TO DO: Hand back, word for word, the lines from the one containing "This screenshot has height=2576, width=387." to the end of the records, both included, and leave out pictures.

Data items:
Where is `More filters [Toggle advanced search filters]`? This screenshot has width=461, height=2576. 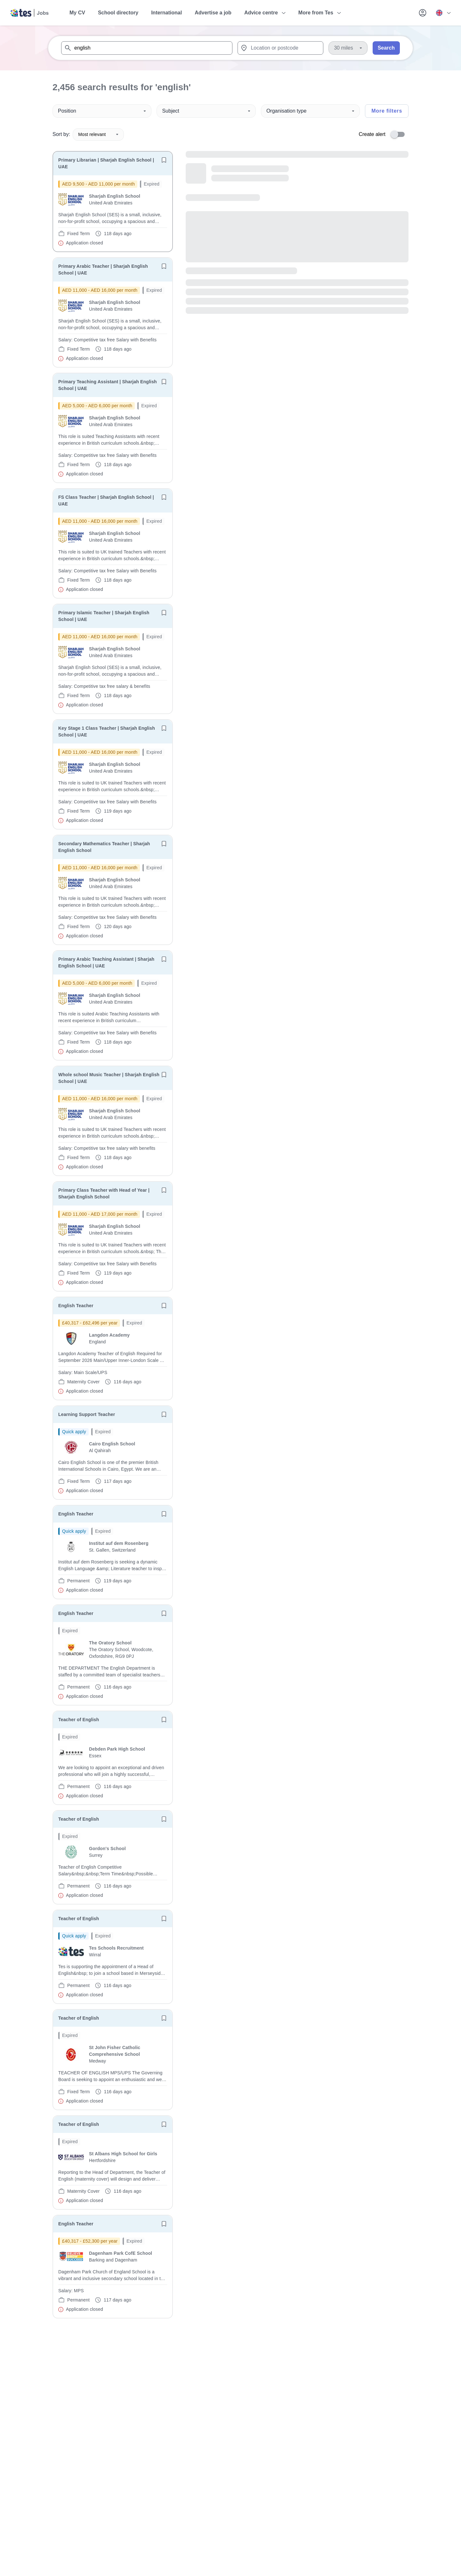
More filters [Toggle advanced search filters] is located at coordinates (386, 111).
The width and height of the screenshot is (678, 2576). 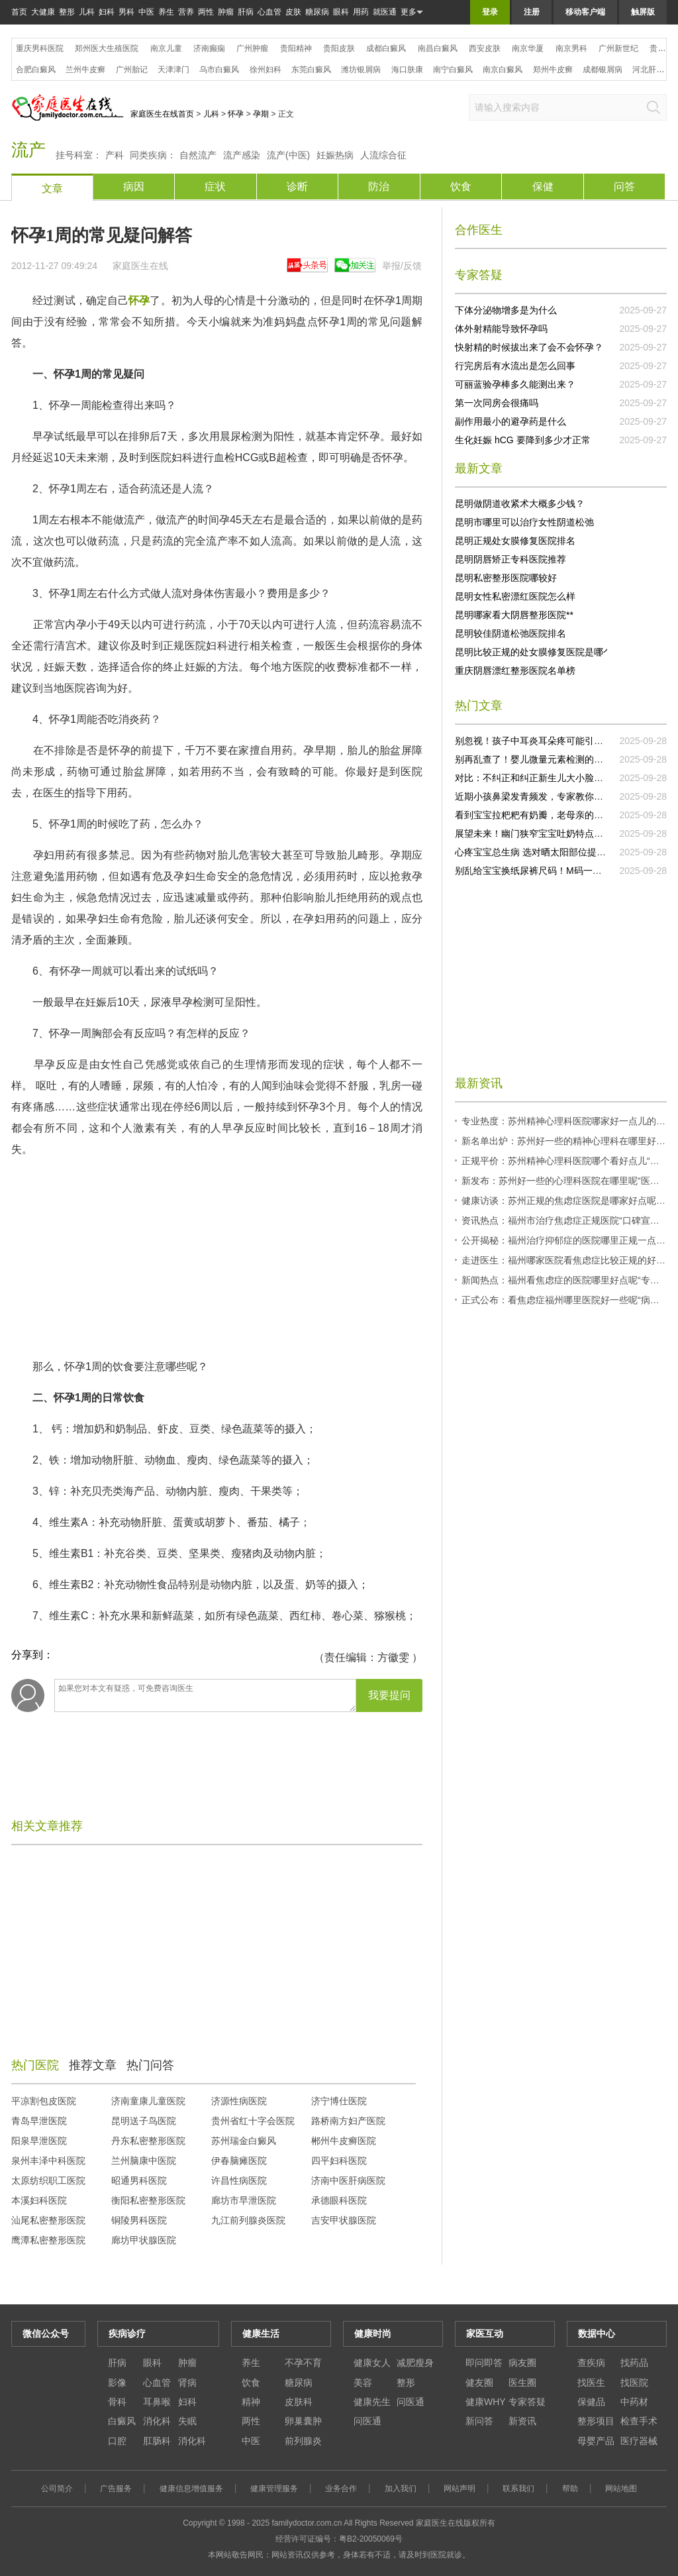 What do you see at coordinates (288, 155) in the screenshot?
I see `流产(中医)` at bounding box center [288, 155].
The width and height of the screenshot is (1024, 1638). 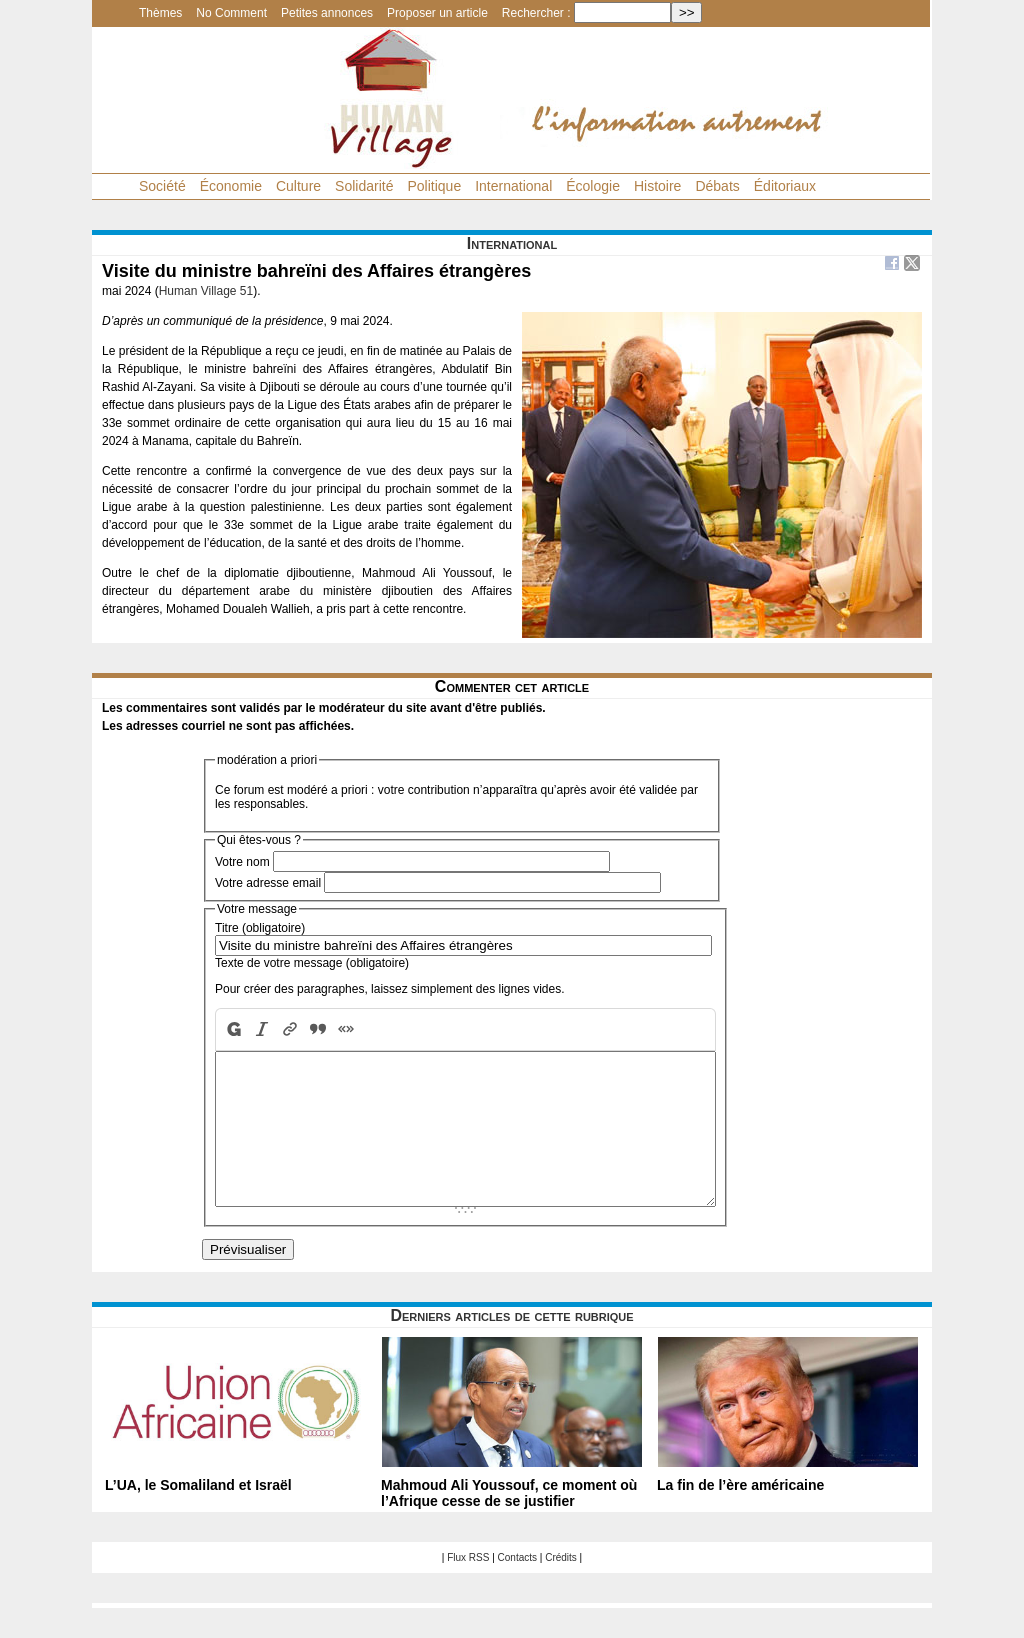 I want to click on Votre nom, so click(x=242, y=862).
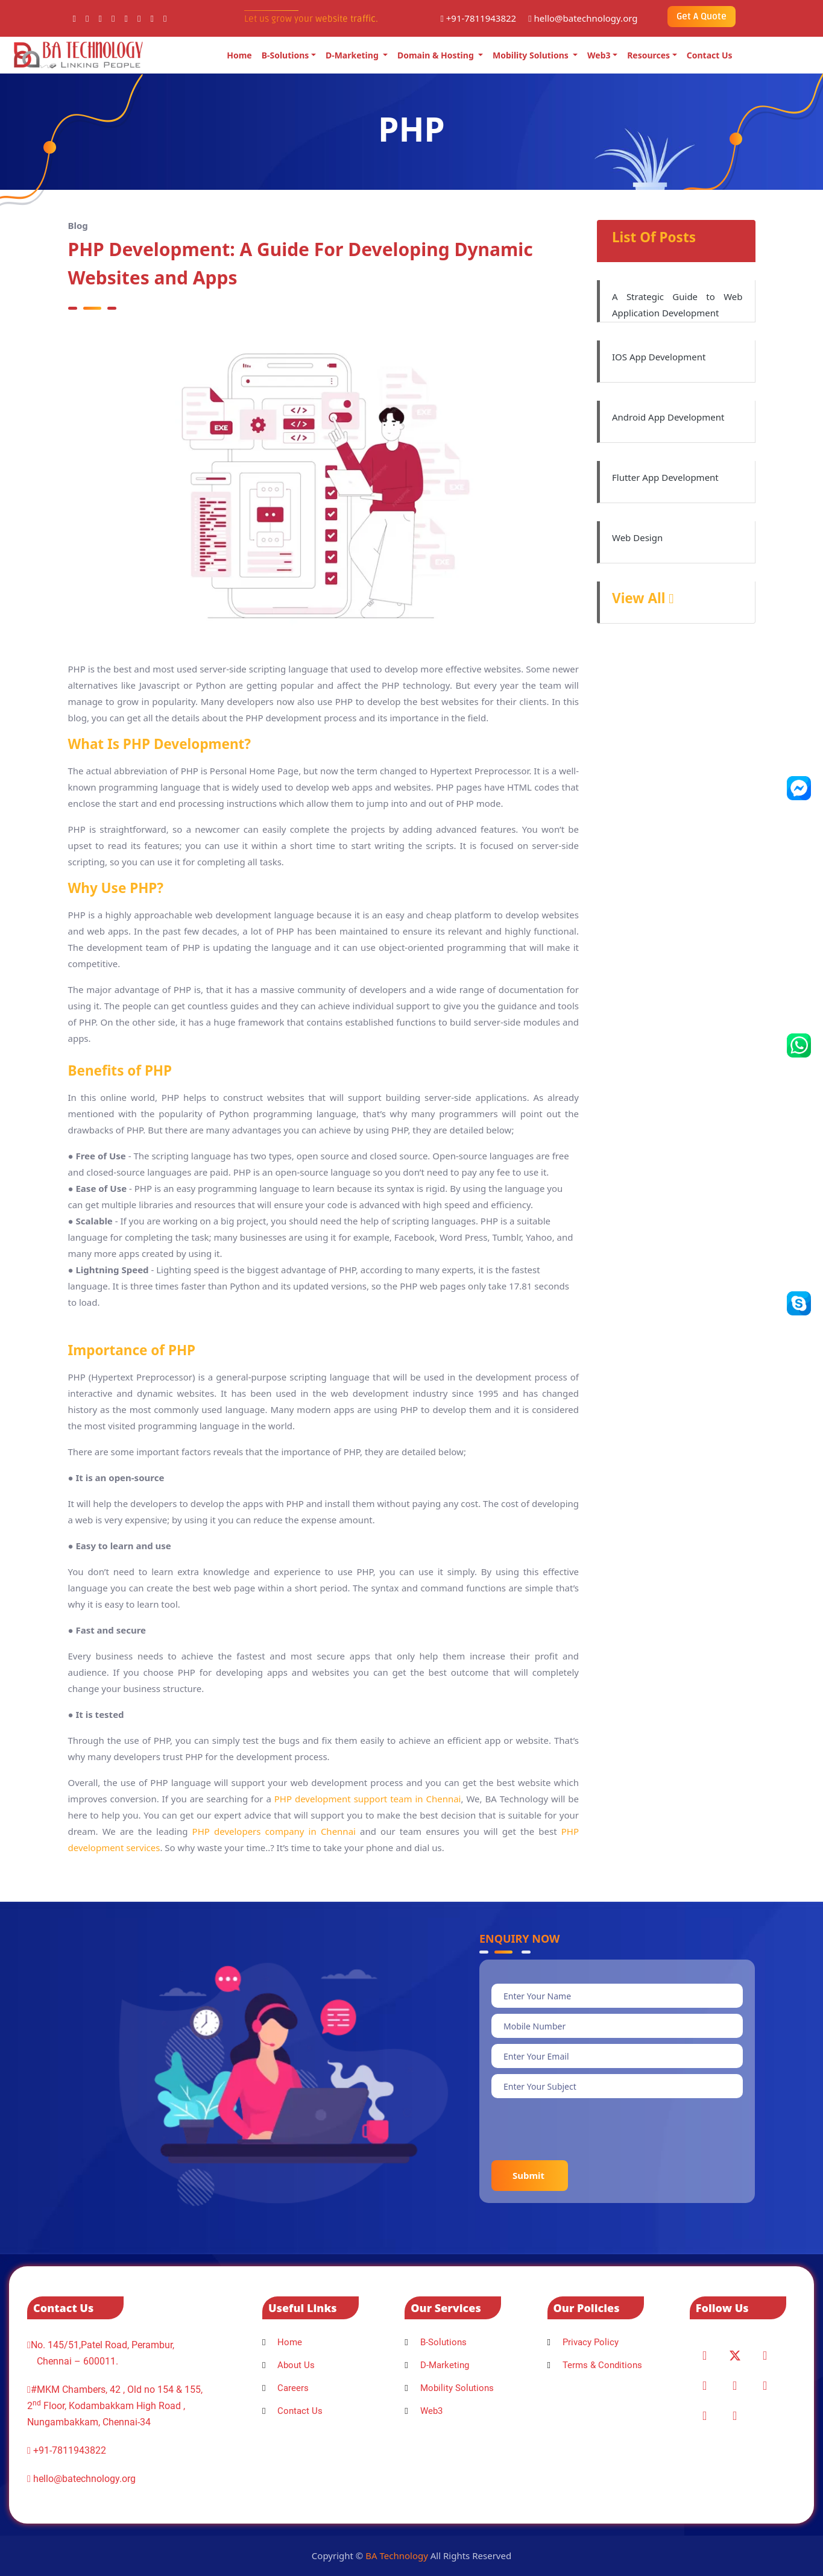 The width and height of the screenshot is (823, 2576). Describe the element at coordinates (478, 18) in the screenshot. I see `+91-7811943822` at that location.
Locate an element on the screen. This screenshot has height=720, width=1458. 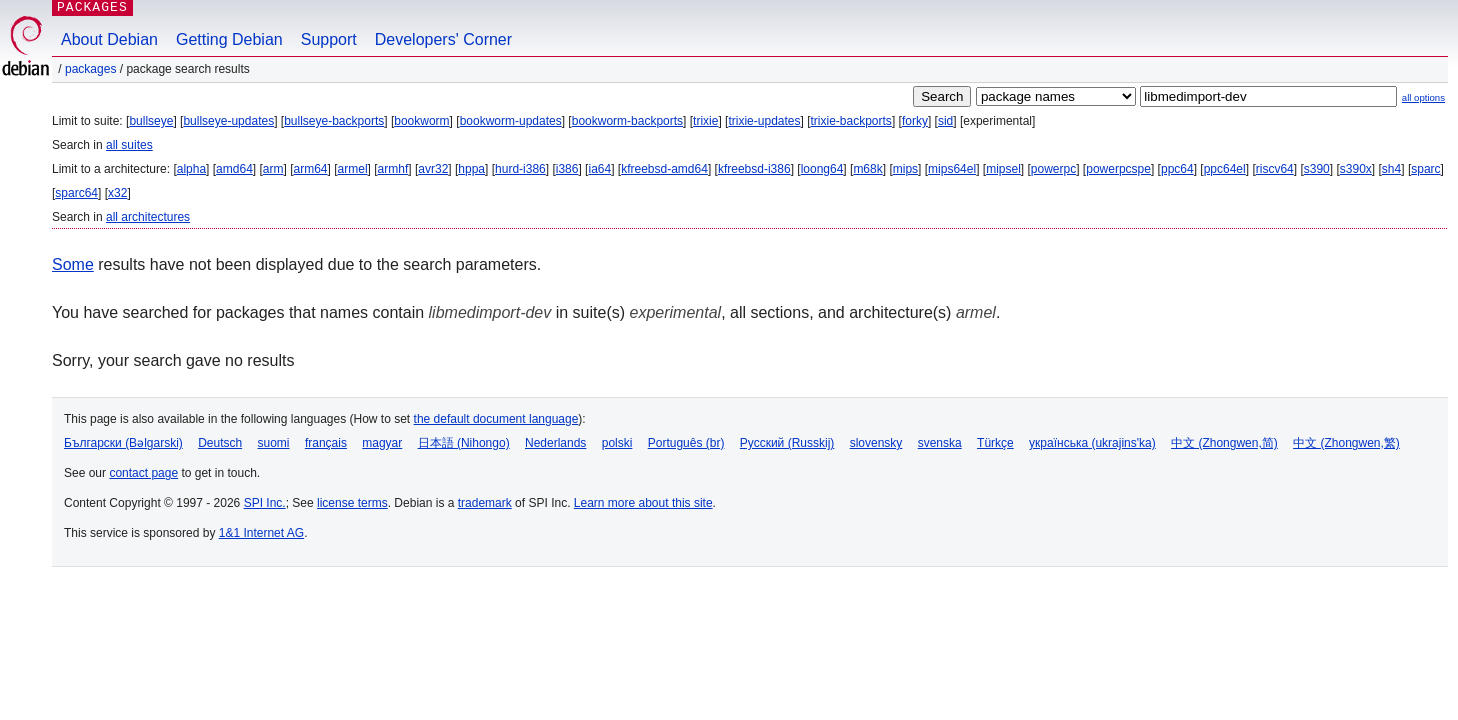
Learn more about this site is located at coordinates (643, 503).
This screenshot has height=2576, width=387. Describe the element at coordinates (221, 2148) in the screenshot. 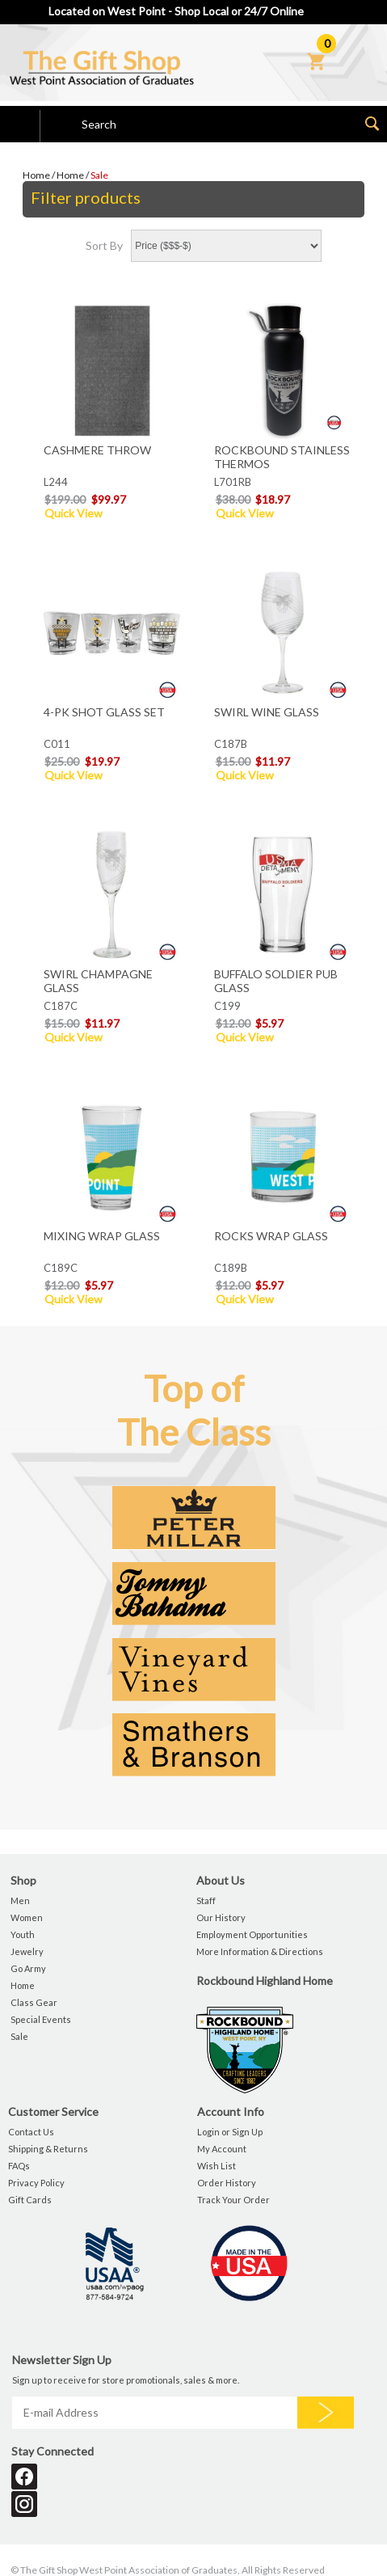

I see `My Account` at that location.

EXERCISE RESPONSE:
This screenshot has height=2576, width=387. Describe the element at coordinates (221, 2148) in the screenshot. 

I see `My Account` at that location.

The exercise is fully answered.